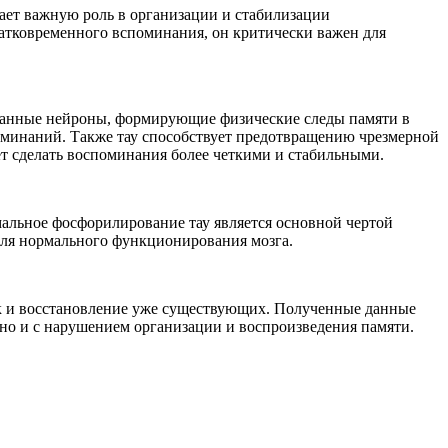
грает важную роль в организации и стабилизации
ратковременного вспоминания, он критически важен для
нные нейроны, формирующие физические следы памяти в
поминаний. Также тау способствует предотвращению чрезмерной
ет сделать воспоминания более четкими и стабильными.
мальное фосфорилирование тау является основной чертой
для нормального функционирования мозга.
ак и восстановление уже существующих. Полученные данные
 но и с нарушением организации и воспроизведения памяти.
- - -
◆ Work to be completed
What you give back should match the entries above exactly, except that pictures are dropped.

◆ Reply
грает важную роль в организации и стабилизации
ратковременного вспоминания, он критически важен для
нные нейроны, формирующие физические следы памяти в
поминаний. Также тау способствует предотвращению чрезмерной
ет сделать воспоминания более четкими и стабильными.
мальное фосфорилирование тау является основной чертой
для нормального функционирования мозга.
ак и восстановление уже существующих. Полученные данные
 но и с нарушением организации и воспроизведения памяти.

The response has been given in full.